Set within a modest Victorian outbuilding in northwest London, the Exeter Road Pavilion by Neiheiser Argyros rethinks the relationship between storage, structure, and landscape through a single continuous architectural gesture. Conceived for an art collector and amateur DJ, the project transforms a small garden structure into a hybrid environment that accommodates archiving, display, leisure, and social gathering within a unified spatial system.



At the core of the intervention is a long cabinet that begins inside the restored outbuilding and extends outward into the garden. Rather than treating interior storage and exterior shelter as separate elements, the design merges them into one continuous object. This cabinet operates simultaneously as archive, display surface, and inhabitable framework, accommodating books, vinyl records, artworks, and domestic artifacts alongside a DJ booth and media equipment. As it reaches the garden, it absorbs more informal uses, including exercise equipment and a ping pong table, maintaining coherence across shifting functions.


A perforated stainless steel screen runs along the cabinet, producing a constantly changing visual condition. Depending on light and movement, it alternates between reflection and transparency, revealing and concealing the contents behind. This shifting surface allows the pavilion to oscillate between object and atmosphere, extending interior conditions outward while drawing the surrounding garden into the architectural experience.
The pavilion’s canopy emerges from the cabinet yet resists conventional structural logic.
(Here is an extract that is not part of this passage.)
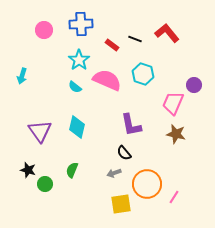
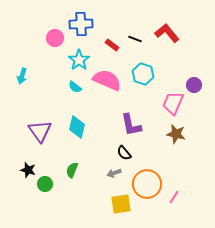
pink circle: moved 11 px right, 8 px down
Inspired by the precarious compositions of Fischli and Weiss, the architects introduce a deliberate imbalance into the system. A column that would normally provide support is removed, creating a sense of structural uncertainty that is resolved through counterweight and tension.




This equilibrium is achieved through a carefully orchestrated assembly of materials. A precisely milled marble block is inserted into a galvanized steel beam, acting as a counterweight, while a tension rod anchors the structure to a concrete mass concealed below ground. The result is a canopy that appears to hover lightly, despite the visible complexity of forces at play.


Material layering reinforces this reading. Marble, steel, and polycarbonate are stacked in a clear and legible sequence, allowing the structure to express both weight and lightness. The cabinet, clad in reflective steel, further dissolves the boundary between architecture and landscape, mirroring vegetation and seasonal change.

Rather than functioning as a static garden structure, the pavilion operates as a dynamic interface between objects, users, and environment. Its surfaces register shifts in light, weather, and growth, while its spatial organization accommodates both solitary use and collective activity. The project transforms a simple outbuilding into an instrument that reveals relationships between storage and display, balance and instability, interior and exterior.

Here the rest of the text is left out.